§ Given information
—————
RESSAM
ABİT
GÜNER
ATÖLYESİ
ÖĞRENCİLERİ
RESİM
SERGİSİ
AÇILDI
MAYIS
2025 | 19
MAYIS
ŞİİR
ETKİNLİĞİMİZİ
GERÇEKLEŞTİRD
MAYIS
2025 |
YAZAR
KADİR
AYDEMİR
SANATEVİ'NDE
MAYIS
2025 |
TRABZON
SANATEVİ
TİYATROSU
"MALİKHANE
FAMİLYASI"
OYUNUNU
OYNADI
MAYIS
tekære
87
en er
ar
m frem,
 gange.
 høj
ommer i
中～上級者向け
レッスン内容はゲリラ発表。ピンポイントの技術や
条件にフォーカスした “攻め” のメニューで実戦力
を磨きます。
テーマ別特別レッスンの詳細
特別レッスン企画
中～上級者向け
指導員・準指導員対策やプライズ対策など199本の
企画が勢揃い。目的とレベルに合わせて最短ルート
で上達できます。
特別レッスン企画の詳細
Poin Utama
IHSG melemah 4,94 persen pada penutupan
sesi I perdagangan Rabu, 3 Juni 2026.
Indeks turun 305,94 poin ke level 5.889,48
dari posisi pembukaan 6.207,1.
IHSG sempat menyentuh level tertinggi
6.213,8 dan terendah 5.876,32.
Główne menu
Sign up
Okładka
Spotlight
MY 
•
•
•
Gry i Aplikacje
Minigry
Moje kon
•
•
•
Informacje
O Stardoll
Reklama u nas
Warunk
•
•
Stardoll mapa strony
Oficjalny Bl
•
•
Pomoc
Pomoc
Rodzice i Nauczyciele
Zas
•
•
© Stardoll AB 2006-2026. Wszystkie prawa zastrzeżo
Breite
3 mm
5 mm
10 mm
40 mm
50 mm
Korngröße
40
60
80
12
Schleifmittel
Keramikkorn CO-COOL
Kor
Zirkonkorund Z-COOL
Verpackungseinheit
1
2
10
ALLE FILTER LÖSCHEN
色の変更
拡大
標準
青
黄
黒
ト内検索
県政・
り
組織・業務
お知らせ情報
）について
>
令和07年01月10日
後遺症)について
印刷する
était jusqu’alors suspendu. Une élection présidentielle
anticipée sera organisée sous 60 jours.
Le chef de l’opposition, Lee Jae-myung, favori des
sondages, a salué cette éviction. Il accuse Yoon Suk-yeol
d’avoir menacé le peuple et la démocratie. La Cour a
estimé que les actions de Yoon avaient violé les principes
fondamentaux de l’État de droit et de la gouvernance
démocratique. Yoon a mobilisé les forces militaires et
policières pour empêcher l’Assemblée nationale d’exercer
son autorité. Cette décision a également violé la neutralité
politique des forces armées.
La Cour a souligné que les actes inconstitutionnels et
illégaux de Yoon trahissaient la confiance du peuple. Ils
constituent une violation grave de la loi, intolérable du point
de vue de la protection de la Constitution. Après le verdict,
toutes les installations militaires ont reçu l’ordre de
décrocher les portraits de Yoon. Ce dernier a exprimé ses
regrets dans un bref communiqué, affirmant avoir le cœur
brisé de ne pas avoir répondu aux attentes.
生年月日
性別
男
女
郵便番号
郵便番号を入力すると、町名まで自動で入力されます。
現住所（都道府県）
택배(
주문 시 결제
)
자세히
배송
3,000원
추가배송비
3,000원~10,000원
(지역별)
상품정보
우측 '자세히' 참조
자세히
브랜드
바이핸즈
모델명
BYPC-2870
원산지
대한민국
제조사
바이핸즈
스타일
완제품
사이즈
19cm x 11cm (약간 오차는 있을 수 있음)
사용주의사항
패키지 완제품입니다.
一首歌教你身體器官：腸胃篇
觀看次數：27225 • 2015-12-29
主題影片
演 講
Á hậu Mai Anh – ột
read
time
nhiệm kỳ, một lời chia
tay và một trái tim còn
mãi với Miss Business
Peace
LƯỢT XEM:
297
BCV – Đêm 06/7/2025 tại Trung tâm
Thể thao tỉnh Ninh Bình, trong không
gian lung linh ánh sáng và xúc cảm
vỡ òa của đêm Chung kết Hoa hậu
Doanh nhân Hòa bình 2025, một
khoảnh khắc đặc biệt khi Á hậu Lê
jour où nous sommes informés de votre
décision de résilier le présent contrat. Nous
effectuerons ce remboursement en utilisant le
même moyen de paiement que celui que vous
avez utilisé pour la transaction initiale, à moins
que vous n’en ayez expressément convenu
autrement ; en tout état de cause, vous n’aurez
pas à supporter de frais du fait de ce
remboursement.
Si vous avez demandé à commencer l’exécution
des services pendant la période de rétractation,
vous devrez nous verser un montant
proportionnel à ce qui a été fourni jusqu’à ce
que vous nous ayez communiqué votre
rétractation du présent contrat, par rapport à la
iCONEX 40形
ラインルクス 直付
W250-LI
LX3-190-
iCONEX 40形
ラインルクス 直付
—————
Write all the entries again precisely as they were given.

§ Expected answer
RESSAM
ABİT
GÜNER
ATÖLYESİ
ÖĞRENCİLERİ
RESİM
SERGİSİ
AÇILDI
MAYIS
2025 | 19
MAYIS
ŞİİR
ETKİNLİĞİMİZİ
GERÇEKLEŞTİRD
MAYIS
2025 |
YAZAR
KADİR
AYDEMİR
SANATEVİ'NDE
MAYIS
2025 |
TRABZON
SANATEVİ
TİYATROSU
"MALİKHANE
FAMİLYASI"
OYUNUNU
OYNADI
MAYIS
tekære
87
en er
ar
m frem,
 gange.
 høj
ommer i
中～上級者向け
レッスン内容はゲリラ発表。ピンポイントの技術や
条件にフォーカスした “攻め” のメニューで実戦力
を磨きます。
テーマ別特別レッスンの詳細
特別レッスン企画
中～上級者向け
指導員・準指導員対策やプライズ対策など199本の
企画が勢揃い。目的とレベルに合わせて最短ルート
で上達できます。
特別レッスン企画の詳細
Poin Utama
IHSG melemah 4,94 persen pada penutupan
sesi I perdagangan Rabu, 3 Juni 2026.
Indeks turun 305,94 poin ke level 5.889,48
dari posisi pembukaan 6.207,1.
IHSG sempat menyentuh level tertinggi
6.213,8 dan terendah 5.876,32.
Główne menu
Sign up
Okładka
Spotlight
MY 
•
•
•
Gry i Aplikacje
Minigry
Moje kon
•
•
•
Informacje
O Stardoll
Reklama u nas
Warunk
•
•
Stardoll mapa strony
Oficjalny Bl
•
•
Pomoc
Pomoc
Rodzice i Nauczyciele
Zas
•
•
© Stardoll AB 2006-2026. Wszystkie prawa zastrzeżo
Breite
3 mm
5 mm
10 mm
40 mm
50 mm
Korngröße
40
60
80
12
Schleifmittel
Keramikkorn CO-COOL
Kor
Zirkonkorund Z-COOL
Verpackungseinheit
1
2
10
ALLE FILTER LÖSCHEN
色の変更
拡大
標準
青
黄
黒
ト内検索
県政・
り
組織・業務
お知らせ情報
）について
>
令和07年01月10日
後遺症)について
印刷する
était jusqu’alors suspendu. Une élection présidentielle
anticipée sera organisée sous 60 jours.
Le chef de l’opposition, Lee Jae-myung, favori des
sondages, a salué cette éviction. Il accuse Yoon Suk-yeol
d’avoir menacé le peuple et la démocratie. La Cour a
estimé que les actions de Yoon avaient violé les principes
fondamentaux de l’État de droit et de la gouvernance
démocratique. Yoon a mobilisé les forces militaires et
policières pour empêcher l’Assemblée nationale d’exercer
son autorité. Cette décision a également violé la neutralité
politique des forces armées.
La Cour a souligné que les actes inconstitutionnels et
illégaux de Yoon trahissaient la confiance du peuple. Ils
constituent une violation grave de la loi, intolérable du point
de vue de la protection de la Constitution. Après le verdict,
toutes les installations militaires ont reçu l’ordre de
décrocher les portraits de Yoon. Ce dernier a exprimé ses
regrets dans un bref communiqué, affirmant avoir le cœur
brisé de ne pas avoir répondu aux attentes.
生年月日
性別
男
女
郵便番号
郵便番号を入力すると、町名まで自動で入力されます。
現住所（都道府県）
택배(
주문 시 결제
)
자세히
배송
3,000원
추가배송비
3,000원~10,000원
(지역별)
상품정보
우측 '자세히' 참조
자세히
브랜드
바이핸즈
모델명
BYPC-2870
원산지
대한민국
제조사
바이핸즈
스타일
완제품
사이즈
19cm x 11cm (약간 오차는 있을 수 있음)
사용주의사항
패키지 완제품입니다.
一首歌教你身體器官：腸胃篇
觀看次數：27225 • 2015-12-29
主題影片
演 講
Á hậu Mai Anh – ột
read
time
nhiệm kỳ, một lời chia
tay và một trái tim còn
mãi với Miss Business
Peace
LƯỢT XEM:
297
BCV – Đêm 06/7/2025 tại Trung tâm
Thể thao tỉnh Ninh Bình, trong không
gian lung linh ánh sáng và xúc cảm
vỡ òa của đêm Chung kết Hoa hậu
Doanh nhân Hòa bình 2025, một
khoảnh khắc đặc biệt khi Á hậu Lê
jour où nous sommes informés de votre
décision de résilier le présent contrat. Nous
effectuerons ce remboursement en utilisant le
même moyen de paiement que celui que vous
avez utilisé pour la transaction initiale, à moins
que vous n’en ayez expressément convenu
autrement ; en tout état de cause, vous n’aurez
pas à supporter de frais du fait de ce
remboursement.
Si vous avez demandé à commencer l’exécution
des services pendant la période de rétractation,
vous devrez nous verser un montant
proportionnel à ce qui a été fourni jusqu’à ce
que vous nous ayez communiqué votre
rétractation du présent contrat, par rapport à la
iCONEX 40形
ラインルクス 直付
W250-LI
LX3-190-
iCONEX 40形
ラインルクス 直付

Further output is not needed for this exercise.